DME may be diagnosed during one of your regular eye screening visits, which should be a key part of your diabetes care. You will be given different exams by your doctor to test your vision (6; 7). Below are a few examples of possible eye tests:

  • Eye chart exam: Your ability to read from a distance (also known as visual acuity) will be examined using an eye chart with different sized letters. Based on which letters you are able to read, your doctor can evaluate whether your vision has changed since your last visit
  • Dilated eye exam: Your doctor will place eye drops on the surface of your eyes. The drops widen your pupils, which allows your physician to see the back of your eyes, specifically the retina, more clearly

(Fig 3) Two examples of the types of screening eye exams you may experience

If changes in your vision or retina have been found, your doctor will suggest follow-up tests (6). Two common tests that can give an even clearer picture of the retina and the severity of the changes in your eye are described below. Results from these tests help your eye care specialist to diagnose whether you have a diabetic eye disease and can help to find the most appropriate treatment (6; 7):

  • Optical coherence tomography (OCT): OCT is like an ultrasound but uses light rather than sound to make a map of the different layers of the retina. This test is painless and helps to measure the amount of swelling in the retina that is caused by the leaky blood vessels (6)
  • Fluorescein angiography (FA): During this test, a special dye is injected into the bloodstream. The dye travels through the body and into the eye, where it lights up blood vessels. Photographs can then be taken of the retina that show whether blood vessels are normal or leaking (6)


What treatment options are available for DME?

Once you have been diagnosed with DME, there are several available treatment options that can help to stop or reduce vision loss. In the first place, your doctor will aim to improve the control of your diabetes, including the below changes to your lifestyle (1):

  • Changing your diet to maintain a healthy weight
  • Increasing the amount you exercise
  • Helping you to quit smoking
  • Closely monitoring blood sugar (glucose) levels to ensure they are under control

Your physician will also suggest medical treatments to recover or stop vision loss, which can be used alone or together.
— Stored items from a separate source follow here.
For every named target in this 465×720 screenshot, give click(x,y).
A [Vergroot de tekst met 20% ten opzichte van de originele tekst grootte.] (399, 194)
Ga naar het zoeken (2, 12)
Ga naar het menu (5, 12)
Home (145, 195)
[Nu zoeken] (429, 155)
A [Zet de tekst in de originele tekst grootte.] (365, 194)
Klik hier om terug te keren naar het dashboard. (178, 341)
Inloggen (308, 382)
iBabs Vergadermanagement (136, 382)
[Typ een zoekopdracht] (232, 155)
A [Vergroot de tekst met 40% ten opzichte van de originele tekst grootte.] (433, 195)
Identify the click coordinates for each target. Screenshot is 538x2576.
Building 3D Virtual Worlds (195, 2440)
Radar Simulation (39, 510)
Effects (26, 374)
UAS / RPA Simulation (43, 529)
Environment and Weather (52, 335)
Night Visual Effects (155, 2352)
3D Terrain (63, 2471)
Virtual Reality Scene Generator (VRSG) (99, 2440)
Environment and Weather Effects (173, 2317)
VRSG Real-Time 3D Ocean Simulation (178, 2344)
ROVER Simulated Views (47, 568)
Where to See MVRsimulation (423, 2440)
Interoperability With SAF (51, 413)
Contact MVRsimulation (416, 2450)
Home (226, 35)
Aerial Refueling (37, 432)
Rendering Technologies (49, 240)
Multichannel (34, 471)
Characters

These treatments include procedures directly involving the eye, such as injections and implants; however, your eye care specialist will ensure the procedures are painless by numbing your eyes with an anaesthetic first (6)

  • Anti-VEGF treatment: Anti-VEGF treatments, also known as VEGF inhibitors, are medicines that target the protein VEGF (vascular endothelial growth factor). VEGF, at high levels, can trigger abnormal blood vessel growth and bleeding. Blocking VEGF with anti-VEGF treatments stops the leaking of fluids, swelling of the macula, and abnormal blood vessels from growing (2; 7). Anti-VEGF treatments improve your vision and may be the first choice of drugs your physician will suggest (2; 7)
  • Steroid treatment: Steroids can be injected, either directly or using a slow-release implant, into the eye and can help reduce inflammation that contributes to the symptoms of DME (2)
  • Laser treatment: A laser is used to seal leaking blood vessels. This slows down the abnormal leakage of blood and reduces the fluid build-up in the macula region of the eyes. In turn, the swelling reduces, which stops your eyesight from getting worse (7; 8); however, actual improvements in vision only happen in some cases (6)

(Fig 4) Treatment options for DME include anti-VEGF injections, steroids (implant), and laser


  • New treatments exploring new pathways: Researchers are constantly looking for new and better ways to detect, prevent, and treat vision loss in DME. This also includes the testing and comparison of new therapies to find the best treatments for you


If you have diabetes, it is important to attend regular screening sessions to test your eyesight and maintain a healthy lifestyle.